As one of the original founding members of 7×24 Exchange International Dennis Cronin has attended almost every conference. Dennis has been involved with data centers in one form or another for the last 48 years.
One of his favorite stories is about his first Data Center and how, on opening day, it was taken down three times. That’s right, three times… By executives pushing the EPO button thinking it was the exit request button. At the end of the day, that red mushroom button was covered by a plywood box with a pencil hole drilled into it. A number 2 pencil was attached by a string, but that disappeared within a day. The data center never went down again. What a way to start a career in data centers – baptism by fire and creating one of the first dual action EPO covers.
Career Path to the Mission Critical Industry
That first data center opened Dennis to an industry in its infancy where opportunities to grow and influence were on every corner. It was an environment where his diverse background in design, construction, and use of distributed computers to collect and analyze facility data on retail department store operations formed the foundation of a long career in mission critical operations. That data was used to drive and validate energy efficiency programs resulting in a 25% energy reduction across the department store chain.

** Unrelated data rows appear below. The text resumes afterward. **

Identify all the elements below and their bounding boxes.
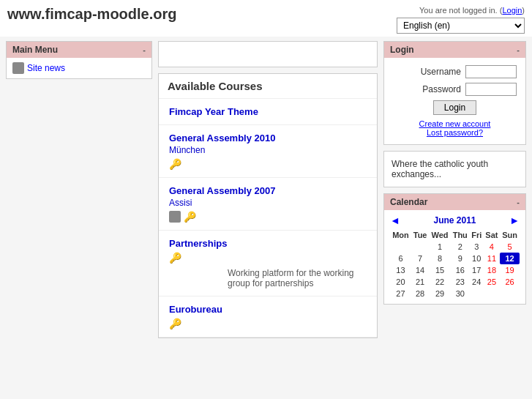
calendar-box: Calendar - ◄ June 2011 ► MonTueWedThuFri… xyxy=(383,193,526,305)
calendar-day: 15 xyxy=(429,264,450,276)
calendar-day: 17 xyxy=(470,264,484,276)
calendar-day: 29 xyxy=(429,288,450,299)
calendar-day: 18 xyxy=(484,264,500,276)
calendar-day xyxy=(500,288,520,299)
create-account-link[interactable]: Create new account xyxy=(393,119,517,128)
calendar-day: 6 xyxy=(390,253,411,264)
course-link-fimcap[interactable]: Fimcap Year Theme xyxy=(169,106,258,117)
cal-day-header: Tue xyxy=(411,229,429,241)
person-icon xyxy=(169,211,181,223)
promo-text: Where the catholic youth exchanges... xyxy=(391,159,488,179)
login-body: Username Password Login Create new accou… xyxy=(384,58,525,144)
login-box: Login - Username Password Login Create n… xyxy=(383,41,526,145)
promo-box: Where the catholic youth exchanges... xyxy=(383,151,526,187)
password-row: Password xyxy=(393,83,517,96)
calendar-prev[interactable]: ◄ xyxy=(390,215,400,226)
course-item: Fimcap Year Theme xyxy=(159,99,377,125)
cal-day-header: Sat xyxy=(484,229,500,241)
course-link-partnerships[interactable]: Partnerships xyxy=(169,238,227,249)
calendar-week-row: 13141516171819 xyxy=(390,264,520,276)
site-title: www.fimcap-moodle.org xyxy=(7,6,177,23)
username-label: Username xyxy=(421,67,461,77)
courses-box: Available Courses Fimcap Year Theme Gene… xyxy=(158,73,378,338)
calendar-day xyxy=(411,241,429,253)
calendar-day: 8 xyxy=(429,253,450,264)
calendar-day: 2 xyxy=(451,241,470,253)
calendar-month: June 2011 xyxy=(400,215,509,225)
key-icon: 🔑 xyxy=(169,318,181,329)
username-input[interactable] xyxy=(465,65,517,78)
calendar-day xyxy=(484,288,500,299)
calendar-day: 30 xyxy=(451,288,470,299)
calendar-next[interactable]: ► xyxy=(509,215,520,226)
calendar-day xyxy=(470,288,484,299)
calendar-nav: ◄ June 2011 ► xyxy=(390,215,520,226)
site-news-link[interactable]: Site news xyxy=(12,62,146,74)
calendar-collapse[interactable]: - xyxy=(517,198,520,206)
course-item: Eurobureau 🔑 xyxy=(159,297,377,338)
calendar-week-row: 20212223242526 xyxy=(390,276,520,288)
course-link-eurobureau[interactable]: Eurobureau xyxy=(169,304,222,315)
main-menu-body: Site news xyxy=(7,58,151,78)
lost-password-link[interactable]: Lost password? xyxy=(393,128,517,137)
calendar-day: 23 xyxy=(451,276,470,288)
calendar-day: 10 xyxy=(470,253,484,264)
calendar-header-row: MonTueWedThuFriSatSun xyxy=(390,229,520,241)
calendar-day: 4 xyxy=(484,241,500,253)
language-select[interactable]: English (en) xyxy=(397,18,525,34)
password-input[interactable] xyxy=(465,83,517,96)
course-icons-partnerships: 🔑 xyxy=(169,252,367,264)
login-links: Create new account Lost password? xyxy=(393,119,517,137)
calendar-day: 1 xyxy=(429,241,450,253)
course-icons-ga2010: 🔑 xyxy=(169,158,367,170)
username-row: Username xyxy=(393,65,517,78)
main-menu-label: Main Menu xyxy=(12,45,58,55)
cal-day-header: Wed xyxy=(429,229,450,241)
course-desc-partnerships: Working platform for the working group f… xyxy=(228,268,367,288)
calendar-day: 25 xyxy=(484,276,500,288)
course-link-ga2007[interactable]: General Assembly 2007 xyxy=(169,185,276,196)
search-box xyxy=(158,41,378,67)
calendar-body-rows: 1234567891011121314151617181920212223242… xyxy=(390,241,520,299)
login-btn-row: Login xyxy=(393,100,517,115)
course-subtitle-ga2007: Assisi xyxy=(169,198,367,208)
calendar-week-row: 6789101112 xyxy=(390,253,520,264)
password-label: Password xyxy=(422,84,461,94)
right-sidebar: Login - Username Password Login Create n… xyxy=(383,41,526,338)
cal-day-header: Thu xyxy=(451,229,470,241)
calendar-day: 16 xyxy=(451,264,470,276)
site-news-icon xyxy=(12,62,24,74)
course-subtitle-ga2010: München xyxy=(169,145,367,155)
calendar-day: 11 xyxy=(484,253,500,264)
calendar-day: 20 xyxy=(390,276,411,288)
login-button[interactable]: Login xyxy=(433,100,476,115)
calendar-week-row: 27282930 xyxy=(390,288,520,299)
center-content: Available Courses Fimcap Year Theme Gene… xyxy=(158,41,378,338)
calendar-week-row: 12345 xyxy=(390,241,520,253)
calendar-day: 24 xyxy=(470,276,484,288)
calendar-day: 28 xyxy=(411,288,429,299)
site-news-label: Site news xyxy=(27,63,65,73)
login-collapse[interactable]: - xyxy=(517,45,520,54)
login-link[interactable]: Login xyxy=(502,6,522,15)
course-item: General Assembly 2010 München 🔑 xyxy=(159,125,377,178)
cal-day-header: Mon xyxy=(390,229,411,241)
course-icons-eurobureau: 🔑 xyxy=(169,318,367,329)
key-icon: 🔑 xyxy=(169,252,181,264)
main-menu-collapse[interactable]: - xyxy=(143,45,146,54)
course-item: General Assembly 2007 Assisi 🔑 xyxy=(159,178,377,231)
calendar-day: 21 xyxy=(411,276,429,288)
calendar-day: 12 xyxy=(500,253,520,264)
calendar-day: 19 xyxy=(500,264,520,276)
available-courses-title: Available Courses xyxy=(159,74,377,99)
calendar-day: 7 xyxy=(411,253,429,264)
calendar-header: Calendar - xyxy=(384,194,525,210)
key-icon: 🔑 xyxy=(184,211,196,223)
course-link-ga2010[interactable]: General Assembly 2010 xyxy=(169,133,276,143)
calendar-label: Calendar xyxy=(390,197,427,207)
left-sidebar: Main Menu - Site news xyxy=(6,41,152,338)
calendar-day: 22 xyxy=(429,276,450,288)
calendar-day: 9 xyxy=(451,253,470,264)
calendar-day: 26 xyxy=(500,276,520,288)
calendar-day: 5 xyxy=(500,241,520,253)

This success led to a referral at a rapidly growing Wall Street firm in the early 1980’s where he was hired as one of the first Data Center Facility Managers reporting to the IT department and not Corporate Facilities. The only real difference in the reporting structure was that he had to live with all his design and construction decisions because the responsibilities included operating and maintaining the data center after it was built.
As he tells it, when you are building for the long term your thought and decision process changes. Now, you are more concerned about having those extra isolation valves in the right places rather than saving a few dollars. The same goes for equipment installation to assure that it can be easily accessed for maintenance. Then, there is the first successful installation of a paralleling emergency generator plant in a utility’s territory, along with validating the control permutations and training the operations personnel.
The process is intense, and it is not one you can do alone. It requires a team of people with diverse skills all willing to work together towards the common goal of “our creation can never fail.” Dennis stated that it is the good fortune of being surrounded by a lot of smart people that has contributed the most to his career. No one has all the answers, and the way technology is constantly changing, tomorrow’s answer will be different.
Looking towards the future
The future has great promise and opportunity. From direct immersion cooling offering quality heat reclamation, and Artificial Intelligence APPs driving real time sustainability decisions to deployment of Quantum Computing and Wafer Scale Chips, the opportunities are greater than ever. The success of these opportunities will require people with ever growing multi-disciplinary skills who, everyday, will have the opportunity to learn something new.
This is where Dennis’s career is now focused, to help educate the next generation through the capture of lessons learned, sharing of ideas, and the creation of university-level degree programs. We owe it to the future generations to document and formalize all we have learned so they can build on our experiences and learned knowledge.
Here are some examples of knowledge shared:
These are just a few of the things we have learned and knowledge gained over the years. Those who follow us need to be taught about these operational deviations, how to avoid them, how to correct them and how to apply them to all the new technologies that will be deployed in the coming years.
Involvement in 7×24 Exchange
7×24 Exchange International was created out of a need to network and share solutions on common data center issues. In the Spring of 1989, Cronin was giving a talk on “Lights Out Data Centers” in Boston when he ran into Ken Brill (subsequent founder of the Uptime Institute). After a long discussion about the state of the industry they agreed to invite other enterprise data centers to a casual get together to discuss the common needs.
Having just completed a new 750,000 square foot multi-story data center facility in downtown New York City, Cronin was able to offer up a meeting place, a data center tour, and became the first sponsor of what 7×24 Exchange is today. At the end of the meeting the initial group unanimously wanted to continue meeting and so started a networking group that has now lasted 33 years with numerous data center tours and countless networking discussions.
Initially, Cronin ran the membership drive which grew dramatically. In subsequent years he helped grow the Chapters and was a board member to four Chapters ending with running the Education Committee for The Carolinas Chapter. Over the years, Cronin has presented numerous times at both the National and Chapter levels on topics from basic reliability and design objectives to his latest focus on educating the next generation.